Coronavirus

Cuomo Praises Kansas Farmer for Sending N95 Mask to NY: ‘Humanity at its Best’

A retired farmer from northeast Kansas mailed a N95 mask to Gov. Cuomo to be donated to a first responder in New York

NBC Universal, Inc.

New York Gov. Andrew Cuomo says a farmer in Kansas with a sick wife sent him a spare N95 mask, a gesture the governor called "humanity at its best."

Cuomo ended his Friday coronavirus press briefing - before taking questions for reporters - by reading the letter from Dennis Ruhnke, a retired farmer who found an unused N95 mask and felt compelled to send to a New York first responder.

"I'm a retired farmer hunkered down in northeast Kansas with my wife, who has but one lung and occasional problems with her remaining lung," Cuomo read the words of Dennis aloud.

"We are in our 70s, and frankly I'm afraid for her," the letter continued.

"Enclosed find a solitary N95 mask leftover from my farming days. It has never been used. If you could, would you please give this mask to a nurse or doctor in your state?" he asked of Cuomo.

Cuomo later tweeted a picture of the letter from Dennis, calling his action "humanity at its best."

When reached by phone later on Friday, Ruhnke told NBC New York he got the thought to send something to the northeast about a month ago. So after finding the masks and giving some to his family to use, he went online to find an address for Cuomo, and sent the extra to him directly.

"It didn’t take much time, didn’t take much money of course. I just thought I’d put them in the box, and that was the end of that," Ruhnke said. "I don’t really remember many other things I said.
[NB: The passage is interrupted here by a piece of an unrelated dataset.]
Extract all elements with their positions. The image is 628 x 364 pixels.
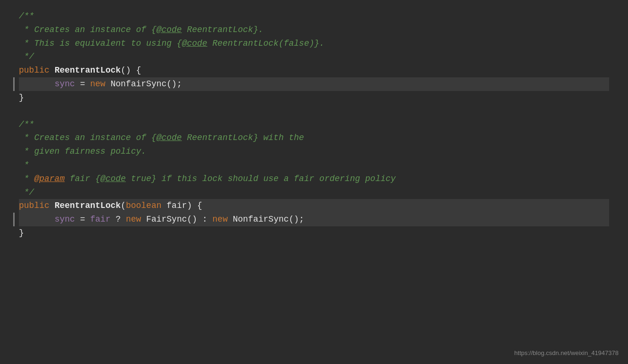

Thought he was doing a good job, I commended him on that."

Ruhnke, who farmed corn and soy beans in Troy, Kansas, for more than four decades, said he had the masks to battle occasional dust and mold problems. And even though he has no connection to New York and has never been to the northeast, Ruhnke says that "everyone's just gotta do their part, even as small as mine was," and said he feels good about what he did.

"Makes me feel proud, but at the same token it’s certainly not needed," he said. "I just knew that it needed to be done. I thought, well here’s a commodity that I have that they need, it’s just a simple act."

Thankfully Ruhnke said only a small handful of people in their county outside of Kansas City have tested positive, but the virus has still prevented him and his wife Sharon from going into town as much as they'd like, with their son getting most of their groceries for them. But the good news is Sharon is doing just fine, despite her husband's concerns for her health he expressed in the letter. Along with having one lung, Sharon also has diabetes and suffered a bad leg injury a few years ago.

"She has a lot of difficulties but she's doing a little better now," Ruhnke said, adding that he didn't tell his wife he had even sent the mask to New York until a couple days later. "You always have those concerns, especially with the COVID virus going around the country. I just had this bad feeling, that she does not need to get this (virus)."

Sharon said she had no idea Cuomo read her husband's letter during Friday's press briefing, until NBC New York contacted her and told her. She then told her husband the news that came as a great surprise to both of them, and she hopes sending the mask will inspire others to act similarly.

"I hope it's a message that more people out there will do the same," Sharon said. "I said I hope one mask, you know, helps somebody. And he said well, if it saves one life, that's all we have to worry about."

While Ruhnke told News 4 that he doesn't "do any of the texting or the emails, it’s just not me — I’m too old and too busy," his kind and simple gesture of generosity is deeply appreciated by the governor of a state 1,200 miles away.

"You want to talk about a snapshot of humanity. You have five masks, what do you do," Cuomo said. "You keep all five? Do you hide the five masks and keep them for yourselves and others? No, you send one mask to New York to help a nurse or doctor."

"How selfless is that. How giving is that?" he said of Dennis.